= Graham Spiers =

Scottish sports journalist

Graham Spiers is a Scottish sports journalist who writes for the Scottish edition of The Times newspaper. He has won Scotland's Sports Journalist of the Year award four times.

Spiers grew up in Edinburgh, Fife and Glasgow, and attended the University of St Andrews. He worked as chief sportswriter at The Herald from 2001 to 2007. He then moved to The Times where has worked off and on since 2007. He was a regular pundit on the Scottish television football highlights show Scotsport, shown on STV, before the show ended in May 2008. He also appeared frequently on Clyde 1's football show Super ScoreBoard, and Setanta Sports' Press Box. From around 2011 onwards Spiers has appeared in various formats on BBC Radio Scotland.

He was brought up as a Rangers fan, but has been a prominent critic of Rangers' leadership and supporters, highlighting many incidents of racism and sectarianism.

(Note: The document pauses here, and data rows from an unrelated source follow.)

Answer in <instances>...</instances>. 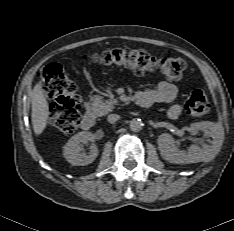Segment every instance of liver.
Returning a JSON list of instances; mask_svg holds the SVG:
<instances>
[{
	"label": "liver",
	"instance_id": "1",
	"mask_svg": "<svg viewBox=\"0 0 234 231\" xmlns=\"http://www.w3.org/2000/svg\"><path fill=\"white\" fill-rule=\"evenodd\" d=\"M49 108L42 85L37 83L32 94V125L36 135H40L47 126Z\"/></svg>",
	"mask_w": 234,
	"mask_h": 231
}]
</instances>
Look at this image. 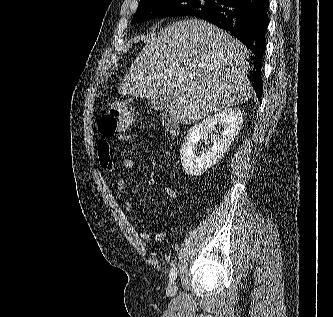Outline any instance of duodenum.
Returning a JSON list of instances; mask_svg holds the SVG:
<instances>
[{
	"mask_svg": "<svg viewBox=\"0 0 333 317\" xmlns=\"http://www.w3.org/2000/svg\"><path fill=\"white\" fill-rule=\"evenodd\" d=\"M163 124L167 131L172 134H177L179 131V125L177 120L170 114H166L163 116Z\"/></svg>",
	"mask_w": 333,
	"mask_h": 317,
	"instance_id": "410a0bca",
	"label": "duodenum"
}]
</instances>
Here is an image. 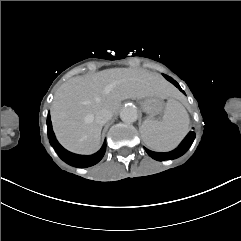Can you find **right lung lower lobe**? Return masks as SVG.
Returning a JSON list of instances; mask_svg holds the SVG:
<instances>
[{"instance_id":"right-lung-lower-lobe-1","label":"right lung lower lobe","mask_w":241,"mask_h":241,"mask_svg":"<svg viewBox=\"0 0 241 241\" xmlns=\"http://www.w3.org/2000/svg\"><path fill=\"white\" fill-rule=\"evenodd\" d=\"M47 127H48V137L51 145L54 147L58 155L71 166L85 168L90 167L98 163L104 156L106 150V143L104 142L101 149L93 155H78L71 153L64 149L56 140L54 132L52 130V123L50 120V115L48 114L47 118Z\"/></svg>"}]
</instances>
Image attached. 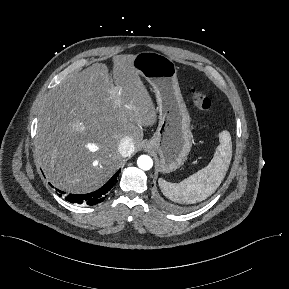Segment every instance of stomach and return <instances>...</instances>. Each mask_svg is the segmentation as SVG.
Here are the masks:
<instances>
[{
  "mask_svg": "<svg viewBox=\"0 0 289 289\" xmlns=\"http://www.w3.org/2000/svg\"><path fill=\"white\" fill-rule=\"evenodd\" d=\"M132 65L153 87L159 112V123L145 149L159 154V169L170 173L180 168L192 146L190 116L183 100L177 67L169 57L152 51L134 56Z\"/></svg>",
  "mask_w": 289,
  "mask_h": 289,
  "instance_id": "1",
  "label": "stomach"
}]
</instances>
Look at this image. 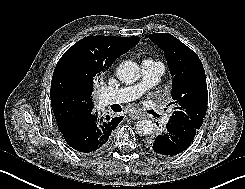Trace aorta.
Masks as SVG:
<instances>
[{
  "instance_id": "1",
  "label": "aorta",
  "mask_w": 245,
  "mask_h": 189,
  "mask_svg": "<svg viewBox=\"0 0 245 189\" xmlns=\"http://www.w3.org/2000/svg\"><path fill=\"white\" fill-rule=\"evenodd\" d=\"M117 77L123 83H134L140 78V67L133 61H124L117 68ZM154 124L151 120H139L135 124V132L141 136L152 133Z\"/></svg>"
}]
</instances>
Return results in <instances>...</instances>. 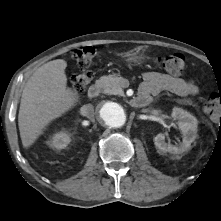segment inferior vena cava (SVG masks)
Instances as JSON below:
<instances>
[{
	"mask_svg": "<svg viewBox=\"0 0 221 221\" xmlns=\"http://www.w3.org/2000/svg\"><path fill=\"white\" fill-rule=\"evenodd\" d=\"M83 113L86 117L93 120L95 116L94 107L92 104H87L84 106Z\"/></svg>",
	"mask_w": 221,
	"mask_h": 221,
	"instance_id": "inferior-vena-cava-1",
	"label": "inferior vena cava"
}]
</instances>
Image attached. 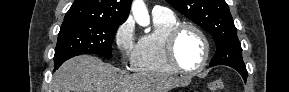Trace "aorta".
<instances>
[{
  "label": "aorta",
  "mask_w": 289,
  "mask_h": 92,
  "mask_svg": "<svg viewBox=\"0 0 289 92\" xmlns=\"http://www.w3.org/2000/svg\"><path fill=\"white\" fill-rule=\"evenodd\" d=\"M132 13L139 25L147 26L149 24V14L143 0H135L133 2Z\"/></svg>",
  "instance_id": "1"
}]
</instances>
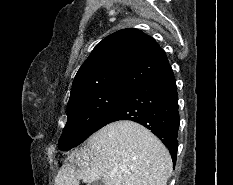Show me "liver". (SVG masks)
<instances>
[{"label": "liver", "instance_id": "liver-1", "mask_svg": "<svg viewBox=\"0 0 233 185\" xmlns=\"http://www.w3.org/2000/svg\"><path fill=\"white\" fill-rule=\"evenodd\" d=\"M172 159L164 144L133 121L110 123L65 159L54 185H166ZM113 173V175H111Z\"/></svg>", "mask_w": 233, "mask_h": 185}]
</instances>
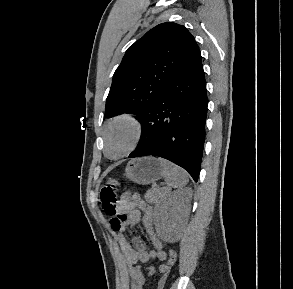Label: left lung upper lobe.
<instances>
[{
	"label": "left lung upper lobe",
	"instance_id": "1",
	"mask_svg": "<svg viewBox=\"0 0 293 289\" xmlns=\"http://www.w3.org/2000/svg\"><path fill=\"white\" fill-rule=\"evenodd\" d=\"M199 56L194 37L183 25H157L127 49L116 69L106 100L107 117L132 113L139 120Z\"/></svg>",
	"mask_w": 293,
	"mask_h": 289
}]
</instances>
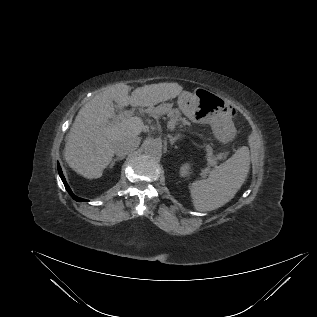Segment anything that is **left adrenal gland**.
<instances>
[{"mask_svg":"<svg viewBox=\"0 0 317 317\" xmlns=\"http://www.w3.org/2000/svg\"><path fill=\"white\" fill-rule=\"evenodd\" d=\"M179 139V137L178 136H175V137H172V136H170V143H171V145H173L177 140ZM177 147V146H176Z\"/></svg>","mask_w":317,"mask_h":317,"instance_id":"a2214340","label":"left adrenal gland"}]
</instances>
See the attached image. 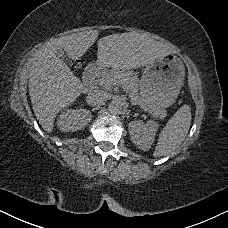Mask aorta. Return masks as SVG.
Wrapping results in <instances>:
<instances>
[{
  "mask_svg": "<svg viewBox=\"0 0 228 228\" xmlns=\"http://www.w3.org/2000/svg\"><path fill=\"white\" fill-rule=\"evenodd\" d=\"M109 111L112 114H118L122 111V104L118 101H112L109 104Z\"/></svg>",
  "mask_w": 228,
  "mask_h": 228,
  "instance_id": "obj_1",
  "label": "aorta"
}]
</instances>
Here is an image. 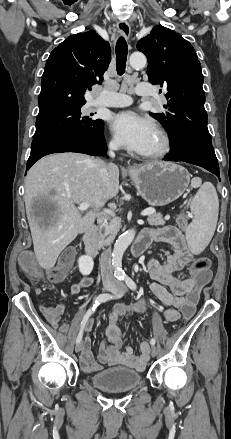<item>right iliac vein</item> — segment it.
I'll list each match as a JSON object with an SVG mask.
<instances>
[{
	"instance_id": "right-iliac-vein-1",
	"label": "right iliac vein",
	"mask_w": 231,
	"mask_h": 439,
	"mask_svg": "<svg viewBox=\"0 0 231 439\" xmlns=\"http://www.w3.org/2000/svg\"><path fill=\"white\" fill-rule=\"evenodd\" d=\"M116 287L114 286V285H105L104 286V290L105 291H114V289H115ZM82 343L81 342H79V343H77V345H76V347H75V351L77 352V353H79L81 350H82Z\"/></svg>"
}]
</instances>
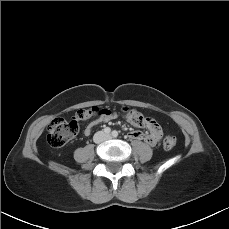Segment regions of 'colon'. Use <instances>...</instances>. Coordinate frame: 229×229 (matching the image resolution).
<instances>
[{"label":"colon","mask_w":229,"mask_h":229,"mask_svg":"<svg viewBox=\"0 0 229 229\" xmlns=\"http://www.w3.org/2000/svg\"><path fill=\"white\" fill-rule=\"evenodd\" d=\"M102 111L98 107L90 109H82L75 113L72 120L67 121L61 118H56L48 125L47 128V143L52 147H62L67 141L78 131L79 123L87 120ZM123 112L127 121L136 126H144L147 118L142 113L131 107H124ZM177 144L175 135H167L163 140L165 149H173Z\"/></svg>","instance_id":"5ec220e1"}]
</instances>
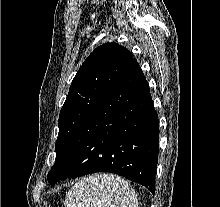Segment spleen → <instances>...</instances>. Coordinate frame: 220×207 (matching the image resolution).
<instances>
[{"label":"spleen","mask_w":220,"mask_h":207,"mask_svg":"<svg viewBox=\"0 0 220 207\" xmlns=\"http://www.w3.org/2000/svg\"><path fill=\"white\" fill-rule=\"evenodd\" d=\"M65 207H138V199L123 178L96 174L83 178L71 188Z\"/></svg>","instance_id":"3e777b00"}]
</instances>
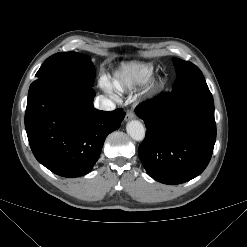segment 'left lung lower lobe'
I'll return each mask as SVG.
<instances>
[{
  "instance_id": "1",
  "label": "left lung lower lobe",
  "mask_w": 247,
  "mask_h": 247,
  "mask_svg": "<svg viewBox=\"0 0 247 247\" xmlns=\"http://www.w3.org/2000/svg\"><path fill=\"white\" fill-rule=\"evenodd\" d=\"M135 112L147 128L138 153L152 178L176 185L204 171L216 140L209 88L164 93L138 105Z\"/></svg>"
}]
</instances>
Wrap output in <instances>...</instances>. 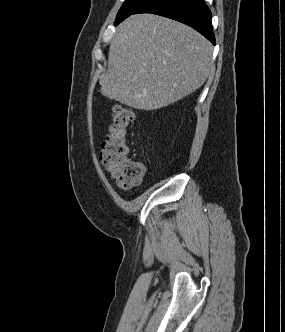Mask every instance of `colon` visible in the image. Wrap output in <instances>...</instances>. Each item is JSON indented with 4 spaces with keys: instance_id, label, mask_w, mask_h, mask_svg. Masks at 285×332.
I'll list each match as a JSON object with an SVG mask.
<instances>
[{
    "instance_id": "colon-1",
    "label": "colon",
    "mask_w": 285,
    "mask_h": 332,
    "mask_svg": "<svg viewBox=\"0 0 285 332\" xmlns=\"http://www.w3.org/2000/svg\"><path fill=\"white\" fill-rule=\"evenodd\" d=\"M134 120L135 112L131 107L115 105L100 151L101 163L123 189L141 184L146 171L142 162L129 158L127 133Z\"/></svg>"
}]
</instances>
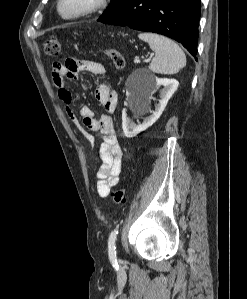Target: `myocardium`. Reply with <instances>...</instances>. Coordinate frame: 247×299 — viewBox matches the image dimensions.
I'll return each mask as SVG.
<instances>
[{
	"label": "myocardium",
	"instance_id": "f54148a6",
	"mask_svg": "<svg viewBox=\"0 0 247 299\" xmlns=\"http://www.w3.org/2000/svg\"><path fill=\"white\" fill-rule=\"evenodd\" d=\"M65 2L66 0H57V14L65 20H76L96 13L107 4L108 0H86L82 7L72 13H66L64 11L63 5Z\"/></svg>",
	"mask_w": 247,
	"mask_h": 299
}]
</instances>
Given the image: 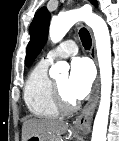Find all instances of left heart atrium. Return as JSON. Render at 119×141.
<instances>
[{
    "mask_svg": "<svg viewBox=\"0 0 119 141\" xmlns=\"http://www.w3.org/2000/svg\"><path fill=\"white\" fill-rule=\"evenodd\" d=\"M94 79L91 63L85 58H76L71 62L67 81V93L74 100H82L89 93Z\"/></svg>",
    "mask_w": 119,
    "mask_h": 141,
    "instance_id": "39dd6f15",
    "label": "left heart atrium"
}]
</instances>
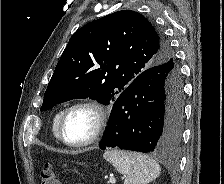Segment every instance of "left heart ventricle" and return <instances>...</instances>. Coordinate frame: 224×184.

I have always happily ignored one of the traditional and cowardly rules of Scottish sports journalism – the rule which says, always apportion equal blame to Celtic and Rangers when talking of bigotry – by pointing a much bigger finger of blame at Rangers, the club I grew up supporting.

In 2007, Random House published his book, Paul Le Guen: Enigma: A Chronicle of Trauma and Turmoil at Rangers (ISBN 1-84596-291-5) on Le Guen's short tenure as the manager of Rangers. In the same year he contributed a chapter to the book It's Rangers for me?

In September 2008, Spiers wrote "For years now Celtic Park – unlike Ibrox – has been largely free of sectarian or racist chanting." In the aftermath of the 2008 UEFA Cup final riots, Spiers called Rangers "a club with poison at its core." In June 2013 Spiers expressed his own view that the Rangers which reformed in the lower divisions after the original company's 2012 liquidation was a new club rather than a direct continuation of the liquidated entity.

In January 2016, Spiers, by now a freelance writer, was involved in a dispute with Rangers regarding alleged comments made to him by a Rangers director. The club were demanding an apology from The Herald, for whom Spiers wrote a column, while the writer himself maintained that what he had written was accurate. Although The Herald published an apology for the column, Spiers in turn issued his own statement, defending himself and saying he would not be contributing any more columns to the paper. He joined The Times a month later, though that move had already been agreed before the Herald row.

Columnist Angela Haggerty of The Heralds sister paper, The Sunday Herald, was also sacked after she supported Spiers on Twitter.

In recent years, Spiers has conducted theatre interviews at the Edinburgh Fringe, involving figures from the world of politics, theatre, the arts and sport.